--- Work request ---
The data that follows must be transcribed in full and exactly, minus the pictures.

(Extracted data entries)
^^^^^^^^^^^^^^^^

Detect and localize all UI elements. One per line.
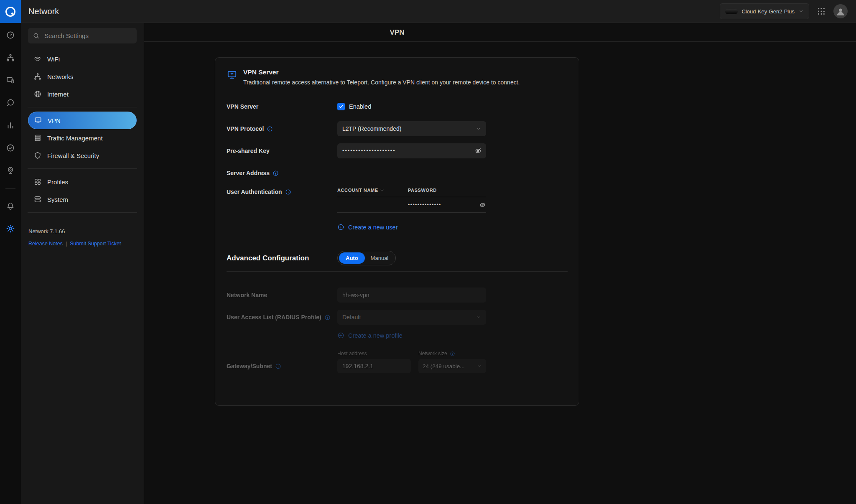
create-profile-row: Create a new profile <box>337 332 568 339</box>
card-description: Traditional remote access alternative to… <box>243 79 520 86</box>
user-avatar-icon[interactable] <box>833 4 848 18</box>
support-ticket-link[interactable]: Submit Support Ticket <box>70 241 121 247</box>
preshared-key-field[interactable]: •••••••••••••••••••• <box>337 143 486 158</box>
profiles-grid-icon <box>33 178 42 186</box>
vpn-server-label-wrap: VPN Server <box>227 103 337 110</box>
eye-off-icon[interactable] <box>479 201 486 209</box>
settings-sidebar: WiFi Networks Internet VPN <box>21 23 144 504</box>
radius-label: User Access List (RADIUS Profile) <box>227 314 321 321</box>
sidebar-item-internet[interactable]: Internet <box>28 85 137 103</box>
host-address-value: 192.168.2.1 <box>342 363 373 369</box>
chevron-down-icon <box>477 364 482 369</box>
system-log-icon[interactable] <box>5 165 15 176</box>
right-column: Network Cloud-Key-Gen2-Plus <box>21 0 856 504</box>
sidebar-item-firewall-security[interactable]: Firewall & Security <box>28 147 137 164</box>
link-separator: | <box>66 241 67 247</box>
insights-icon[interactable] <box>5 143 15 153</box>
sidebar-item-label: Networks <box>47 73 74 80</box>
info-icon[interactable] <box>285 189 291 195</box>
dashboard-icon[interactable] <box>5 30 15 40</box>
vpn-protocol-row: VPN Protocol L2TP (Recommended) <box>227 121 568 136</box>
account-name-header[interactable]: ACCOUNT NAME <box>337 188 408 193</box>
info-icon[interactable] <box>267 126 273 132</box>
device-name: Cloud-Key-Gen2-Plus <box>742 8 795 15</box>
sidebar-item-label: Profiles <box>47 178 68 186</box>
chevron-down-icon <box>476 315 481 320</box>
sidebar-item-label: Firewall & Security <box>47 152 99 159</box>
toggle-manual[interactable]: Manual <box>365 252 395 264</box>
radius-label-wrap: User Access List (RADIUS Profile) <box>227 314 337 321</box>
sidebar-item-label: Traffic Management <box>47 135 103 142</box>
vpn-protocol-value: L2TP (Recommended) <box>342 125 401 132</box>
sidebar-item-profiles[interactable]: Profiles <box>28 173 137 191</box>
enabled-checkbox[interactable] <box>337 103 345 110</box>
vpn-protocol-label: VPN Protocol <box>227 125 264 132</box>
card-header: VPN Server Traditional remote access alt… <box>227 69 568 86</box>
unifi-logo[interactable] <box>0 0 21 23</box>
clients-icon[interactable] <box>5 98 15 108</box>
release-notes-link[interactable]: Release Notes <box>28 241 63 247</box>
search-icon <box>33 32 40 39</box>
radius-value: Default <box>342 314 361 321</box>
network-size-label: Network size <box>418 351 447 356</box>
network-size-group: Network size 24 (249 usable... <box>418 351 486 373</box>
plus-circle-icon <box>337 332 344 339</box>
menu-divider <box>28 168 137 169</box>
apps-grid-icon[interactable] <box>817 7 826 16</box>
sidebar-item-label: Internet <box>47 91 69 98</box>
radius-profile-select: Default <box>337 310 486 325</box>
network-name-label: Network Name <box>227 292 267 298</box>
rail-divider <box>5 188 15 188</box>
devices-icon[interactable] <box>5 75 15 85</box>
device-selector[interactable]: Cloud-Key-Gen2-Plus <box>720 3 809 19</box>
app-rail <box>0 0 21 504</box>
info-icon[interactable] <box>273 170 279 176</box>
topology-icon[interactable] <box>5 53 15 63</box>
app-root: Network Cloud-Key-Gen2-Plus <box>0 0 856 504</box>
settings-menu: WiFi Networks Internet VPN <box>28 50 137 217</box>
vpn-form: VPN Server Enabled <box>227 99 568 373</box>
account-name-header-label: ACCOUNT NAME <box>337 188 378 193</box>
card-title: VPN Server <box>243 69 520 76</box>
network-size-label-wrap: Network size <box>418 351 486 356</box>
chevron-down-icon <box>799 9 804 14</box>
sidebar-item-system[interactable]: System <box>28 191 137 208</box>
create-profile-link: Create a new profile <box>348 332 403 339</box>
sidebar-item-traffic-management[interactable]: Traffic Management <box>28 129 137 147</box>
create-user-link[interactable]: Create a new user <box>348 224 397 231</box>
page-header: VPN <box>144 23 856 42</box>
eye-off-icon[interactable] <box>474 147 482 155</box>
rail-icon-list <box>5 23 15 234</box>
traffic-management-icon <box>33 134 42 142</box>
statistics-icon[interactable] <box>5 120 15 130</box>
auth-table-row[interactable]: •••••••••••••• <box>337 197 486 213</box>
settings-gear-icon[interactable] <box>5 224 15 234</box>
user-auth-label: User Authentication <box>227 188 282 195</box>
page-title: VPN <box>390 28 405 36</box>
sidebar-item-networks[interactable]: Networks <box>28 68 137 85</box>
card-header-text: VPN Server Traditional remote access alt… <box>243 69 520 86</box>
search-box <box>28 28 137 43</box>
vpn-server-row: VPN Server Enabled <box>227 99 568 114</box>
preshared-key-value: •••••••••••••••••••• <box>342 148 396 154</box>
system-stack-icon <box>33 195 42 204</box>
user-auth-table: ACCOUNT NAME PASSWORD <box>337 188 486 213</box>
network-size-value: 24 (249 usable... <box>423 363 465 369</box>
vpn-protocol-select[interactable]: L2TP (Recommended) <box>337 121 486 136</box>
server-address-row: Server Address <box>227 165 568 181</box>
vpn-protocol-label-wrap: VPN Protocol <box>227 125 337 132</box>
host-address-field: 192.168.2.1 <box>337 359 411 373</box>
preshared-key-label: Pre-shared Key <box>227 148 270 154</box>
chevron-down-icon <box>476 126 481 131</box>
sidebar-item-vpn[interactable]: VPN <box>28 112 137 129</box>
sidebar-item-label: System <box>47 196 68 203</box>
sidebar-item-wifi[interactable]: WiFi <box>28 50 137 68</box>
menu-divider <box>28 107 137 107</box>
network-name-label-wrap: Network Name <box>227 292 337 298</box>
preshared-key-row: Pre-shared Key •••••••••••••••••••• <box>227 143 568 158</box>
notifications-bell-icon[interactable] <box>5 201 15 211</box>
toggle-auto[interactable]: Auto <box>339 252 365 264</box>
password-header-label: PASSWORD <box>408 188 437 193</box>
preshared-key-label-wrap: Pre-shared Key <box>227 148 337 154</box>
search-input[interactable] <box>43 32 132 40</box>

^^^^^^^^^^^^^^^^

--- Result of this task ---
Detect and localize all UI elements. One per line.
create-profile-row: Create a new profile <box>337 332 568 339</box>
card-description: Traditional remote access alternative to… <box>243 79 520 86</box>
user-avatar-icon[interactable] <box>833 4 848 18</box>
support-ticket-link[interactable]: Submit Support Ticket <box>70 241 121 247</box>
preshared-key-field[interactable]: •••••••••••••••••••• <box>337 143 486 158</box>
profiles-grid-icon <box>33 178 42 186</box>
vpn-server-label-wrap: VPN Server <box>227 103 337 110</box>
eye-off-icon[interactable] <box>479 201 486 209</box>
settings-sidebar: WiFi Networks Internet VPN <box>21 23 144 504</box>
radius-label: User Access List (RADIUS Profile) <box>227 314 321 321</box>
sidebar-item-internet[interactable]: Internet <box>28 85 137 103</box>
host-address-value: 192.168.2.1 <box>342 363 373 369</box>
chevron-down-icon <box>477 364 482 369</box>
system-log-icon[interactable] <box>5 165 15 176</box>
right-column: Network Cloud-Key-Gen2-Plus <box>21 0 856 504</box>
sidebar-item-firewall-security[interactable]: Firewall & Security <box>28 147 137 164</box>
link-separator: | <box>66 241 67 247</box>
insights-icon[interactable] <box>5 143 15 153</box>
sidebar-item-label: Networks <box>47 73 74 80</box>
info-icon[interactable] <box>285 189 291 195</box>
dashboard-icon[interactable] <box>5 30 15 40</box>
vpn-protocol-row: VPN Protocol L2TP (Recommended) <box>227 121 568 136</box>
account-name-header[interactable]: ACCOUNT NAME <box>337 188 408 193</box>
info-icon[interactable] <box>267 126 273 132</box>
device-name: Cloud-Key-Gen2-Plus <box>742 8 795 15</box>
sidebar-item-label: Profiles <box>47 178 68 186</box>
chevron-down-icon <box>476 315 481 320</box>
sidebar-item-label: Firewall & Security <box>47 152 99 159</box>
toggle-manual[interactable]: Manual <box>365 252 395 264</box>
radius-label-wrap: User Access List (RADIUS Profile) <box>227 314 337 321</box>
sidebar-item-label: Traffic Management <box>47 135 103 142</box>
vpn-protocol-value: L2TP (Recommended) <box>342 125 401 132</box>
sidebar-item-profiles[interactable]: Profiles <box>28 173 137 191</box>
enabled-checkbox[interactable] <box>337 103 345 110</box>
vpn-protocol-label: VPN Protocol <box>227 125 264 132</box>
card-header: VPN Server Traditional remote access alt… <box>227 69 568 86</box>
unifi-logo[interactable] <box>0 0 21 23</box>
clients-icon[interactable] <box>5 98 15 108</box>
release-notes-link[interactable]: Release Notes <box>28 241 63 247</box>
search-icon <box>33 32 40 39</box>
radius-value: Default <box>342 314 361 321</box>
network-size-label: Network size <box>418 351 447 356</box>
network-size-group: Network size 24 (249 usable... <box>418 351 486 373</box>
plus-circle-icon <box>337 332 344 339</box>
menu-divider <box>28 168 137 169</box>
apps-grid-icon[interactable] <box>817 7 826 16</box>
sidebar-item-label: Internet <box>47 91 69 98</box>
radius-profile-select: Default <box>337 310 486 325</box>
network-name-label: Network Name <box>227 292 267 298</box>
rail-divider <box>5 188 15 188</box>
devices-icon[interactable] <box>5 75 15 85</box>
device-selector[interactable]: Cloud-Key-Gen2-Plus <box>720 3 809 19</box>
app-rail <box>0 0 21 504</box>
info-icon[interactable] <box>273 170 279 176</box>
topology-icon[interactable] <box>5 53 15 63</box>
app-root: Network Cloud-Key-Gen2-Plus <box>0 0 856 504</box>
settings-menu: WiFi Networks Internet VPN <box>28 50 137 217</box>
vpn-form: VPN Server Enabled <box>227 99 568 373</box>
account-name-header-label: ACCOUNT NAME <box>337 188 378 193</box>
card-title: VPN Server <box>243 69 520 76</box>
network-size-label-wrap: Network size <box>418 351 486 356</box>
chevron-down-icon <box>799 9 804 14</box>
sidebar-item-system[interactable]: System <box>28 191 137 208</box>
create-profile-link: Create a new profile <box>348 332 403 339</box>
sidebar-item-traffic-management[interactable]: Traffic Management <box>28 129 137 147</box>
create-user-link[interactable]: Create a new user <box>348 224 397 231</box>
page-header: VPN <box>144 23 856 42</box>
eye-off-icon[interactable] <box>474 147 482 155</box>
rail-icon-list <box>5 23 15 234</box>
traffic-management-icon <box>33 134 42 142</box>
statistics-icon[interactable] <box>5 120 15 130</box>
auth-table-row[interactable]: •••••••••••••• <box>337 197 486 213</box>
settings-gear-icon[interactable] <box>5 224 15 234</box>
user-auth-label: User Authentication <box>227 188 282 195</box>
page-title: VPN <box>390 28 405 36</box>
sidebar-item-networks[interactable]: Networks <box>28 68 137 85</box>
card-header-text: VPN Server Traditional remote access alt… <box>243 69 520 86</box>
search-box <box>28 28 137 43</box>
vpn-server-row: VPN Server Enabled <box>227 99 568 114</box>
preshared-key-value: •••••••••••••••••••• <box>342 148 396 154</box>
system-stack-icon <box>33 195 42 204</box>
user-auth-table: ACCOUNT NAME PASSWORD <box>337 188 486 213</box>
network-size-value: 24 (249 usable... <box>423 363 465 369</box>
vpn-protocol-select[interactable]: L2TP (Recommended) <box>337 121 486 136</box>
server-address-row: Server Address <box>227 165 568 181</box>
vpn-protocol-label-wrap: VPN Protocol <box>227 125 337 132</box>
host-address-field: 192.168.2.1 <box>337 359 411 373</box>
preshared-key-label: Pre-shared Key <box>227 148 270 154</box>
chevron-down-icon <box>476 126 481 131</box>
sidebar-item-vpn[interactable]: VPN <box>28 112 137 129</box>
sidebar-item-label: System <box>47 196 68 203</box>
sidebar-item-wifi[interactable]: WiFi <box>28 50 137 68</box>
menu-divider <box>28 107 137 107</box>
network-name-label-wrap: Network Name <box>227 292 337 298</box>
preshared-key-row: Pre-shared Key •••••••••••••••••••• <box>227 143 568 158</box>
notifications-bell-icon[interactable] <box>5 201 15 211</box>
toggle-auto[interactable]: Auto <box>339 252 365 264</box>
password-header-label: PASSWORD <box>408 188 437 193</box>
preshared-key-label-wrap: Pre-shared Key <box>227 148 337 154</box>
search-input[interactable] <box>43 32 132 40</box>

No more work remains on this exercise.